Thanks for the detailed response, and this clears up what is happening for me.

I suspected ostree but the isolate documentation isn’t clear on this detail. Looks like ostree is configured to only keep one previous FS (boot.1), so I don’t think I can roll back to the commit of the vanilla FS on the SOM? ostree is not a complete history like git, correct?

  • Is there any way to run an ostree diff of the SOM FS against the vanilla image unpacked into the docker volume, maybe with ostree remote? [not sure what to make of the fact that the only remote on the SOM is… itself, but named after my develop machine’s workdir.
    torizon@apalis-imx6-10925306:~$ ostree remote show-url tcbuilder http://localhost:8080/
    (or do we have to flash it to the SOM first?)
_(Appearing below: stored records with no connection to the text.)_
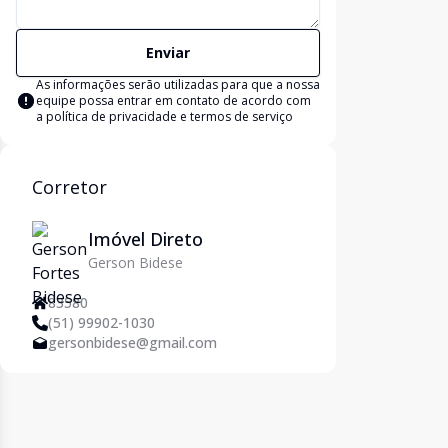
Enviar
As informações serão utilizadas para que a nossa
equipe possa entrar em contato de acordo com
a
política de privacidade e termos de serviço
Corretor
Imóvel Direto
Gerson Bidese
83580
(51) 99902-1030
gersonbidese@gmail.com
  • Can I make the changes on the docker image directly then integrate the new volume into a tcbuild.yaml workflow? Looks like torizoncore-builder union could do this but I’m having a hard time finding anything in “storage” that changes at all.

Regards,

so I don’t think I can roll back to the commit of the vanilla FS on the SOM? ostree is not a complete history like git, correct?
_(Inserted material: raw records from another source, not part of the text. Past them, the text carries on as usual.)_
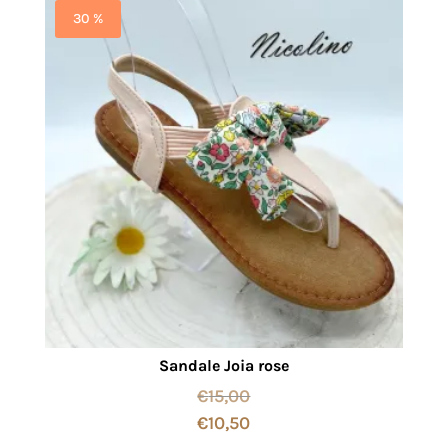
30 %
Sandale Joia rose
€
15,00
€
10,50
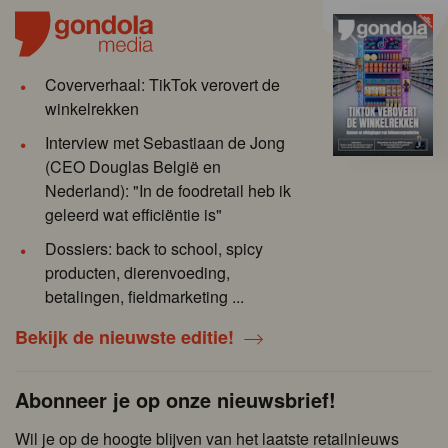
Coververhaal: TikTok verovert de
winkelrekken
Interview met Sebastiaan de Jong
(CEO Douglas België en
Nederland): "In de foodretail heb ik
geleerd wat efficiëntie is"
Dossiers: back to school, spicy
producten, dierenvoeding,
betalingen, fieldmarketing ...
Bekijk de nieuwste editie!
Abonneer je op onze nieuwsbrief!
Wil je op de hoogte blijven van het laatste retailnieuws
On the device OSTree only keeps a small amount of previous deployments due to space optimization on the device. OSTree can act as a versioning system similar to Git, but this would involve you maintaining an OSTree repo external to the device itself.

Is there any way to run an ostree diff of the SOM FS against the vanilla image unpacked into the docker volume, maybe with ostree remote?

It seems there’s an ostree diff command that looks like it might do what you want: ostree-diff(1) — ostree — Debian testing — Debian Manpages

But I’ve never used this command before. Also you’d need to get the two deployments you want on the same system to compare them I assume. Also I imagine this command would note all changes. Meaning even the changes that were done by Toradex between different versions of TorizonCore. Might not be the cleanest way if you’re only interested in your changes, could work though.

Can I make the changes on the docker image directly then integrate the new volume into a tcbuild.yaml workflow? Looks like torizoncore-builder union could do this but I’m having a hard time finding anything in “storage” that changes at all.

I’m not sure if I understand what you’re proposing here. The union command works on the changes picked up by other commands like isolate or splash. I wouldn’t recommend trying to artificially inject changes here that didn’t come from other commands. It may break things.

Do you not have a list or revision controlled history of all the changes you’ve made to TorizonCore since beginning development? I feel it would be easier to just apply the full changes to a fresh TorizonCore image then run isolate on that.

Best Regards,
Jeremias

Thanks for the suggestions.

We’ve got the appropriate changes tracked with git but we also have a lot of large media files that I’m deploying to the production filesystem directly using torizoncore. It was untenable to have them in application docker images and they are similarly not appropriate for source control. I was hoping to not have to start fresh, but if that’s the happy path I’ll build a new system by hand.

I hope my suggestions were able to provide some help.